Jesus’s focus in these statements – about power-filled ministry, authority over dark, demonic beings, and the redemption that safeguards our souls – is and always will be the cross.
The cross was a judicial act. This is precisely the point made by the Apostle Paul in Colossians 2:13-15. He states that “the certificate of debt consisting of decrees against us” has been canceled by being “nailed … to the cross.”
But then Paul adds that this judicial act “disarmed the rulers and authorities.” This cannot refer to human rulers, for many would persecute God’s people over the centuries to come. Instead, it no doubt refers to demonic powers (Ephesians 6:12; cp. 1:20-21; 3:10).
The cross was the moment foreseen by Jesus as the downfall of Satan – or we might say a second downfall.
We see the link between the cross and the fall of Satan made even more explicitly in John 12:31-33. Jesus told His disciples, “‘Now judgment is upon this world; now the ruler of this world will be cast out. And I, if I am lifted up from the earth, will draw all men to Myself.’ But He was saying this to indicate the kind of death by which He was to die.”
A future fall
As with every part of the Christian life – and every battle that we fight – our hope and encouragement is anchored in the finished work of Jesus Christ on the cross.
For the 70 disciples in Luke 10, their victorious missionary activity looked forward to the shed blood of the Lamb of God, although they could hardly have understood that at the time. What they could understand, however, is a reference to the fall of Satan.
Two thousand years later, we should understand this same truth as we look backward over time. The cross shattered the power of Satan over us. Now, as the church acts in holy power, every victory is another defeat of our adversary.
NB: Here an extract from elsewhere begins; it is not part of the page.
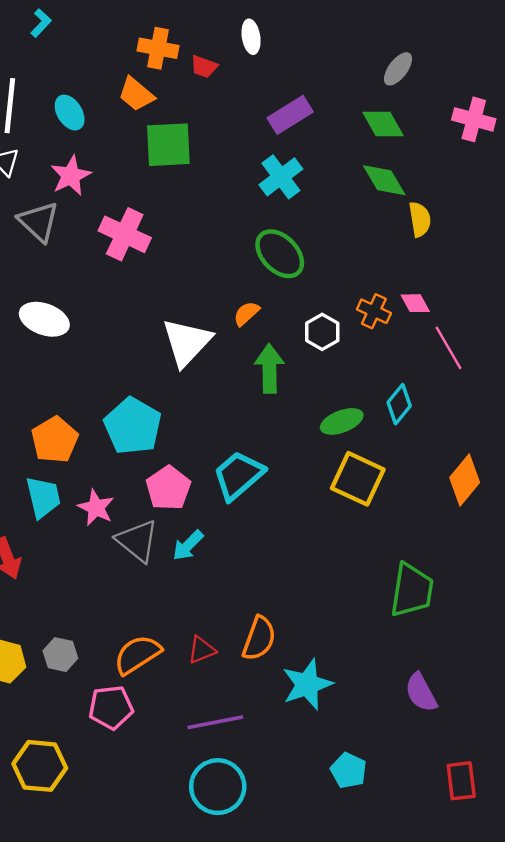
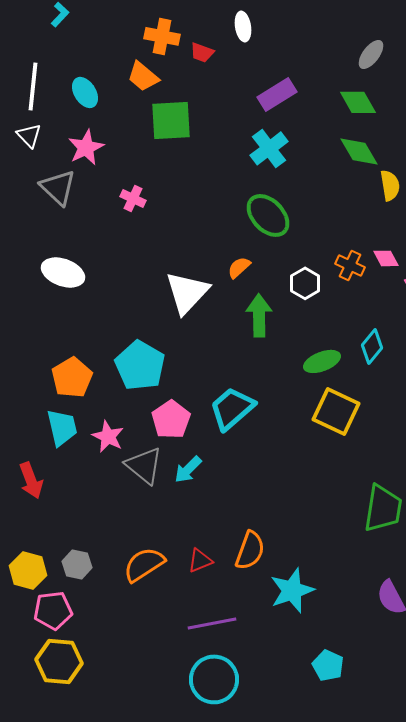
pink cross: (125, 234) -> (133, 198), size x0.6
pink pentagon: (111, 707) -> (53, 610), moved

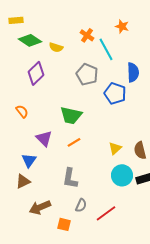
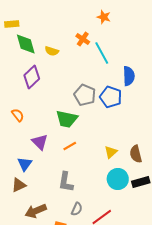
orange star: (122, 26) -> (104, 17), moved
green diamond: (30, 40) -> (26, 44), turned 40
gray pentagon: (87, 74) -> (85, 95), moved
We, too, can see Satan fall as lightning every time a soul is saved, every time a baby is rescued from an abortion, and every time a heartfelt prayer is answered.
The enemy of God’s people is reminded by every defeat of the final casting down to come when Satan is pitched headlong into the lake of fire (Revelation 20:10).
It comes at the end of the Bible. We know because we have read the book.